▶ _Listed records_:
★ ★ ★

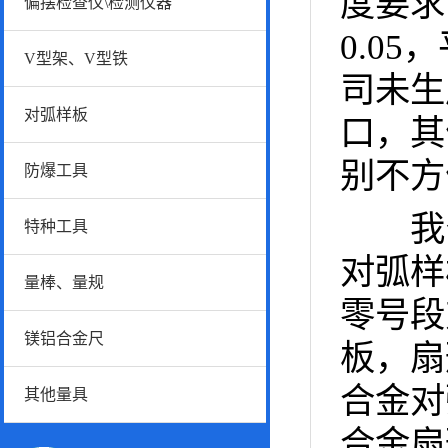
度要求
偏摆检查仪\检测仪器
0.05
V型架、V型铁
司未生
对弧样板
口，其
别不方
防爆工具
我
特种工具
对弧样
量棒、量规
零号段
镁铝合金尺
板，扇
合金对
其他量具
合金扇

★ ★ ★

▶ _The task_:
Nothing but the pictures is to be left out; repeat the data exactly.

▶ _Written response_:
度要求
偏摆检查仪\检测仪器
0.05
V型架、V型铁
司未生
对弧样板
口，其
别不方
防爆工具
我
特种工具
对弧样
量棒、量规
零号段
镁铝合金尺
板，扇
合金对
其他量具
合金扇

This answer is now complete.